During a private dinner at Chemerinsky’s house in Oakland to celebrate the graduation of third-year students, Afaneh, stood up with a microphone she had brought to the dinner and started to speak. Afaneh only said a few words about Ramadan before Chemerinsky and Fisk asked her to stop. When she didn’t, Fisk tried to grab the microphone from Afaneh, prompting the student to talk about UC’s role in funding weapon manufacturers. The dean wrote about the incident this week in the Atlantic, under the headline “No One Has the Right To Protest in My Home.”
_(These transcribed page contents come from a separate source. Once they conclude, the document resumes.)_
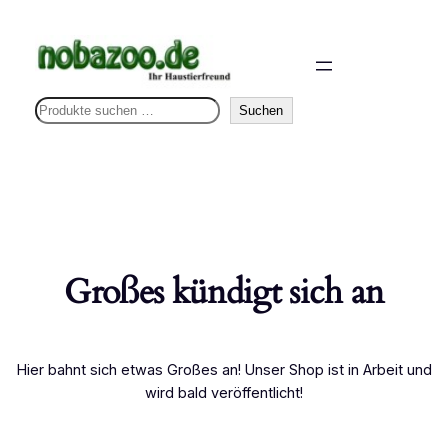
S
Suchen
u
c
h
e
n
Großes kündigt sich an
Hier bahnt sich etwas Großes an! Unser Shop ist in Arbeit und
wird bald veröffentlicht!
A person waves a large Palestinian flag in front of a building with tents and protest banners.
A Palestinian flag is waved in front of Sproul Hall on Tuesday, April 23. | Source: Morgan Ellis/The Standard

Meanwhile, concerned about Islamophobia, the Associated Students of the University of California, the student governing body, adopted a measure recently condemning “all acts of discrimination, harassment, or intimidation against Palestinian students or any student based on their nationality or political beliefs.”
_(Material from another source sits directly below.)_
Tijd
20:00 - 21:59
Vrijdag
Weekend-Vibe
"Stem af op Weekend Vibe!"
Business as usual at the Free Speech Café

While the protests grab headlines, most of the 60,000 people who are on campus every day seem unaffected. Recently, members of the Armenian Students Association set up a tent in front of Doe Library to call attention to the 1915 massacre, when Ottomans killed and starved 1.5 million Armenians. A stream of visitors stopped to purchase gata, a popular Armenian pastry.

Tatev, 20, a senior, who asked that her last name not be used, said the group set up far away from the pro-Palestinian encampment on purpose. They were concerned that students would confuse the two genocides if they were publicized side by side. 

“A lot of Armenians are sympathetic to the Palestinian cause and vice versa,” she said. “We know what it’s like to be the only ones rallying for their cause.”

People walk over brick pavement with the phrase "END THE OCCUPATION" chalked in large letters. Shadows suggest bright sunlight.
Students walk past a statement in chalk in front of Sproul Hall in protest to end the war in Gaza. | Source: Genaro Molina/LA Times/Getty Images

At the nearby Free Speech Movement Café, whose entrance is bordered by exhibits of that day’s front pages from around the world, it was business as usual. People stood in line to order coffee and food. Almost all of the tables were occupied. One third-year student reading on her iPad said she hadn’t participated in any protests. She and her friends are not political, but she was glad the encampment was happening as it reinforced Cal’s reputation as a bastion for free speech, she said.

A staff member eating lunch under the campus’s 307-foot-tall landmark, the Campanile, had a more cynical view. Asking that his name not be used, he predicted that none of the demands of the pro-Palestinian protesters would be met. There are so many demonstrations on campus each year that the university is inured to them. The administration doesn’t listen to students, he said. They listen to donors.

Can protesters maintain this uneasy peace? What happens at semester’s end, when organizers promise the encampment will persist, despite an exodus of students? Like a shadow of the war itself, the ultimate resolution at Berkeley, and on campuses across the country, is entirely unclear.

Correction: This story was updated with the proper spelling of Berkeley Law student Malak Afaneh's name.